Early life and education
Herzog zu Mecklenburg was born on 14 March 1933 in Remplin, Mecklenburg, in the northeast of Germany.  Although he was born on the former grand ducal estate, his relative Frederick Francis IV abdicated from rule in 1918 upon the defeat of the German Empire in World War I.  Thus, Herzog zu Mecklenburg (() serves as a surname, rather than a current title.  His father was George, Duke of Mecklenburg, and his mother was Irina Mikhailovna Raievskya.

Herzog zu Mecklenburg spent his early years at Remplin Palace, until the palace was burned in 1940.  His family then moved to the Berlin area until the end of the war.  In 1945, the family moved to Sigmaringen and Hechingen, in southwestern Germany, where Mecklenburg remained for much of the rest of his life.

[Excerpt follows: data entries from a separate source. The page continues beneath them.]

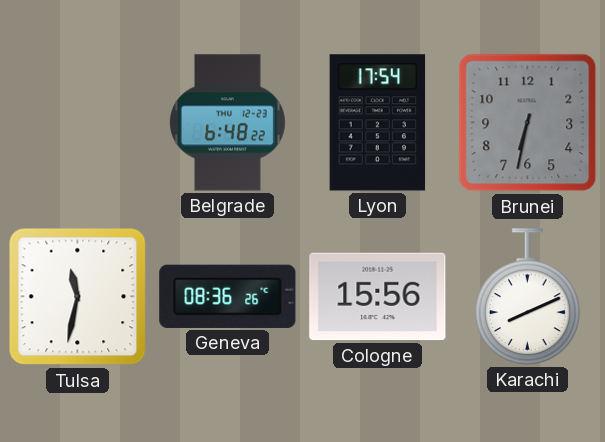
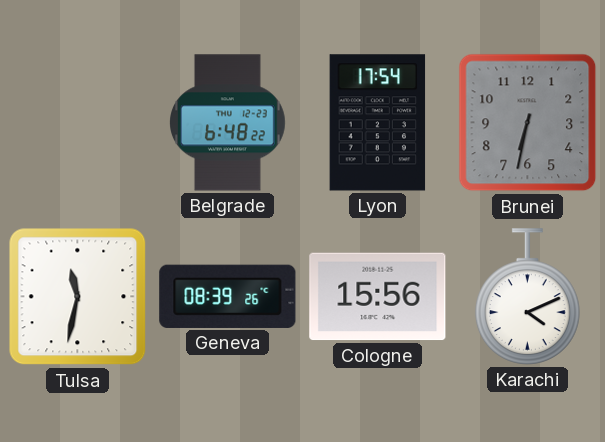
Geneva: 08:36 -> 08:39
Karachi: 8:11 -> 4:11
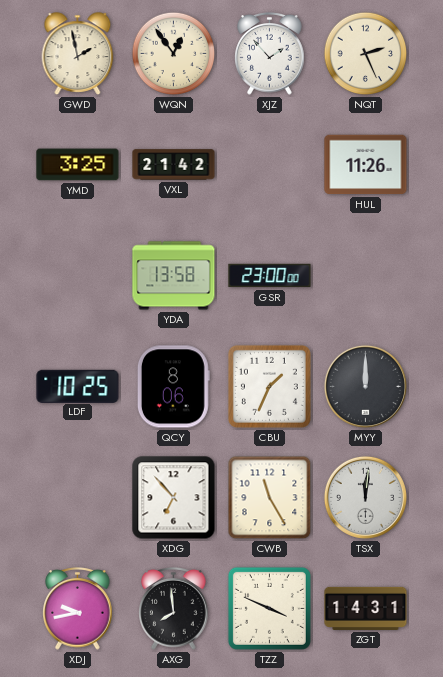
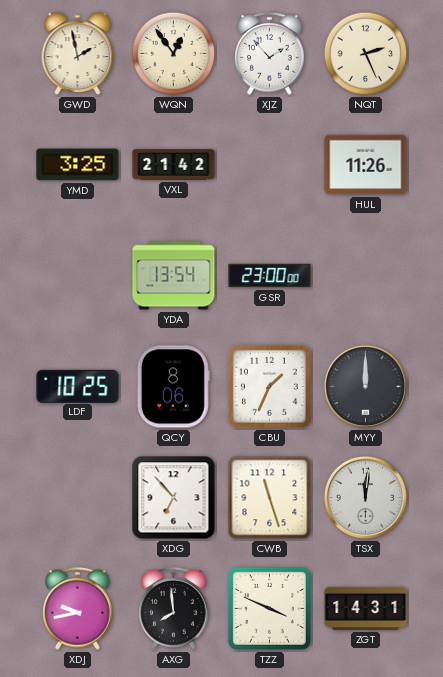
YDA: 13:58 -> 13:54
CWB: 11:25 -> 11:27
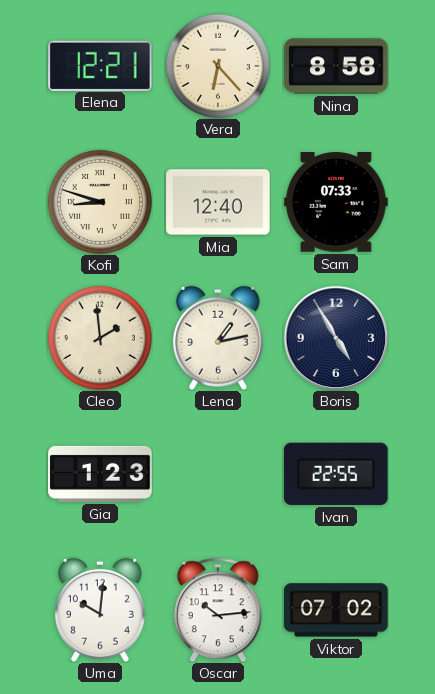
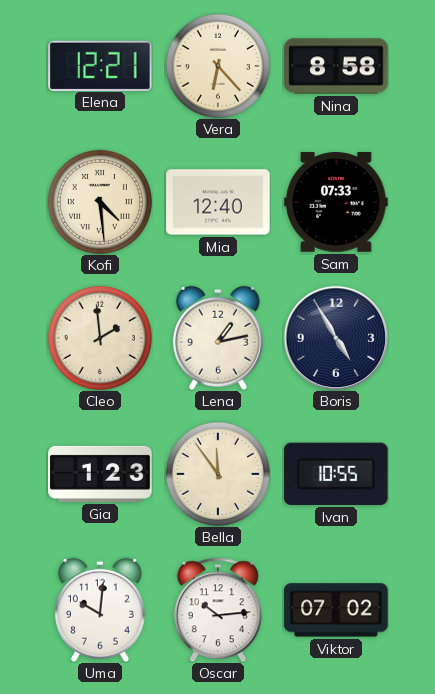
Kofi: 8:48 -> 4:29
Bella: none -> 11:54
Ivan: 22:55 -> 10:55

Herzog zu Mecklenburg stayed in the area for his education.  He studied music at the Zimmermann Conservatory in Konstanz.  He then went on to the University of Tübingen, where he completed a masters degree in art history and musicology in 1964, and a PhD in art history in 1968.

Career
After completing his PhD, Herzog zu Mecklenburg worked as an assistant  in the department of art history at the University of Stuttgart.  He then served at the State Monument Preservation office in Tübingen.  As a member of this commission, he helped campaign to save the castle and other historic buildings of Hechingen.  In 1974 he was appointed the director of the Museum of the Roman Catholic Diocese of Rottenburg-Stuttgart, a position that he held until his retirement in 1992.

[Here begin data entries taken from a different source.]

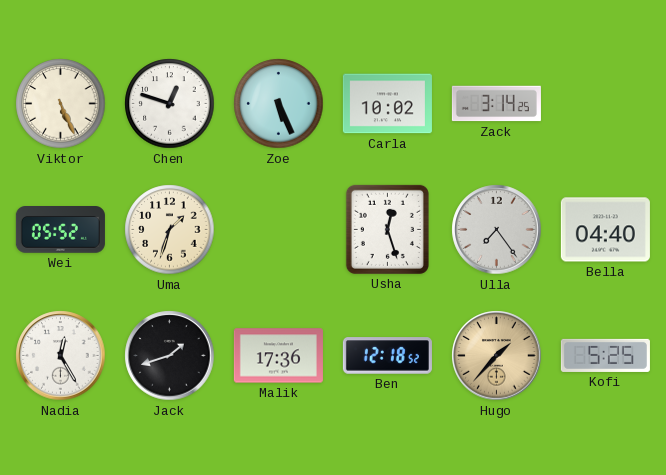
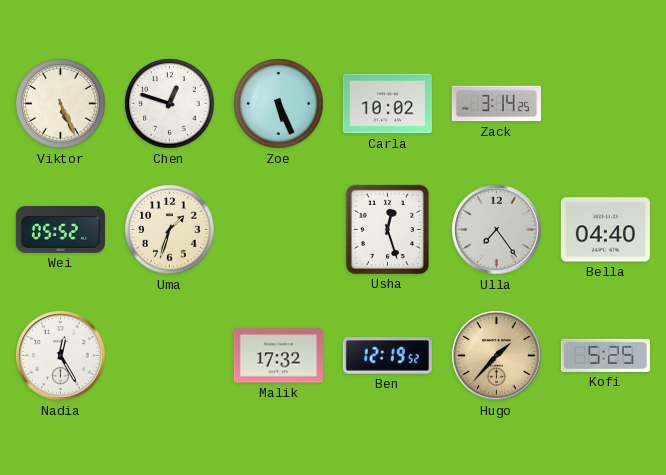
Jack: 1:42 -> none
Malik: 17:36 -> 17:32
Ben: 12:18 -> 12:19
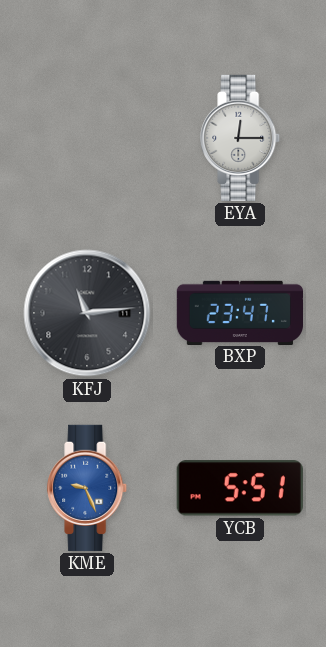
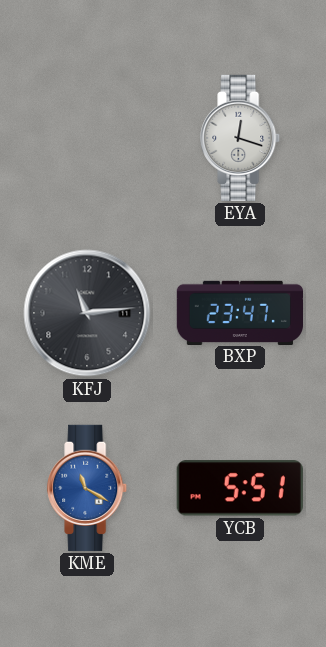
EYA: 12:15 -> 12:18
KME: 9:26 -> 11:20
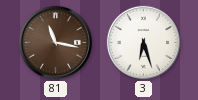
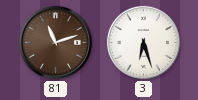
81: 11:17 -> 11:12
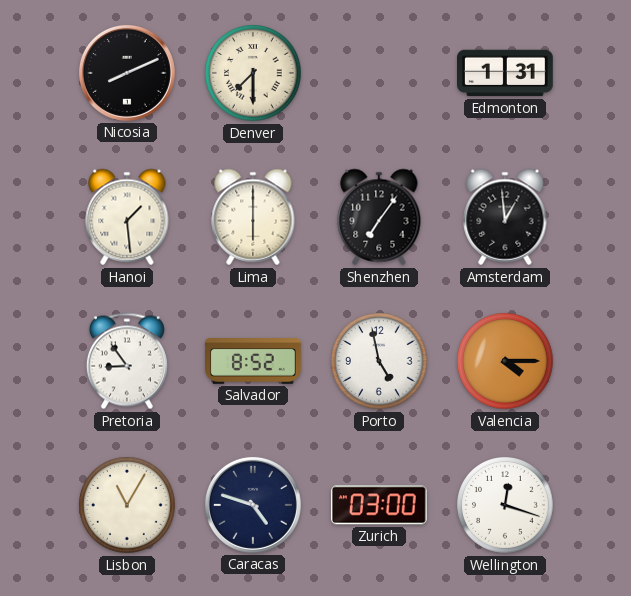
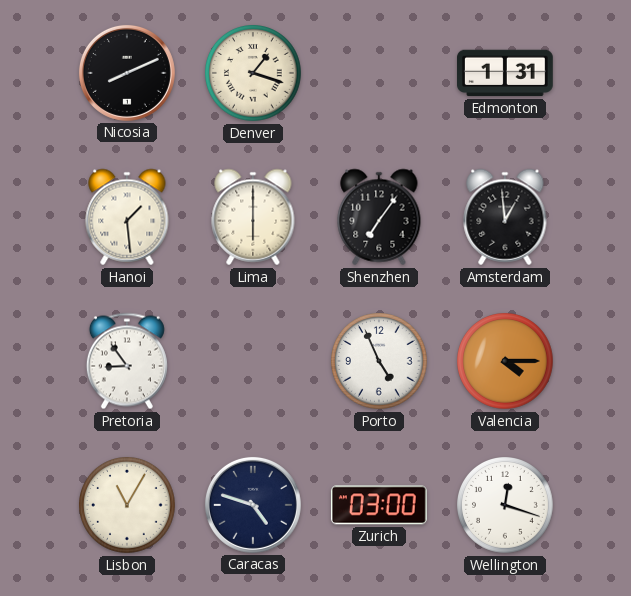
Denver: 7:30 -> 1:18
Salvador: 8:52 -> none
Porto: 4:58 -> 4:56
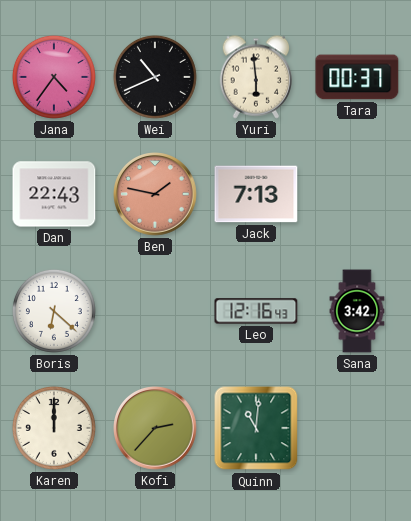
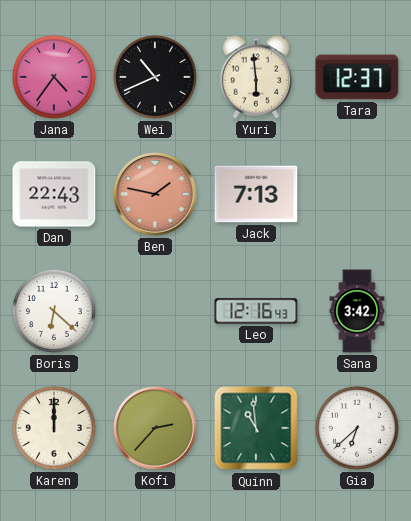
Tara: 00:37 -> 12:37
Quinn: 11:01 -> 10:59
Gia: none -> 6:38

Herzog zu Mecklenburg is noted for his bibliographies on musical literature, particularly those on jazz.

Personal life and death
Herzog zu Mecklenburg married Princess Maria Margarethe of Hohenzollern, the daughter of Franz Joseph, Prince of Hohenzollern-Emden, in a civil ceremony on 18 February 1965 in Hechingen. They had a religious ceremony on 23 April 1966 in the Chapel at Burg Hohenzollern.

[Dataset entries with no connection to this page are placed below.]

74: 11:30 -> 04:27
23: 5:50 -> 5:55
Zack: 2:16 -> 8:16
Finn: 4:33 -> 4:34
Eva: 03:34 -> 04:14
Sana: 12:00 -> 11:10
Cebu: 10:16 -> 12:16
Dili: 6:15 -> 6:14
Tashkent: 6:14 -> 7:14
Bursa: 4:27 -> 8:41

Herzog zu Mecklenburg died on 24 July 2018 at the age of 85, in his home at the Villa Silberburg in Hechingen.

Selected books

Ancestry

References

External links
 
 House of Mecklenburg-Strelitz website

1933 births
2018 deaths
House of Mecklenburg-Strelitz
German art historians
University of Tübingen alumni
Directors of museums in Germany
German male non-fiction writers
German music historians
20th-century German male writers
People from Mecklenburgische Seenplatte (district)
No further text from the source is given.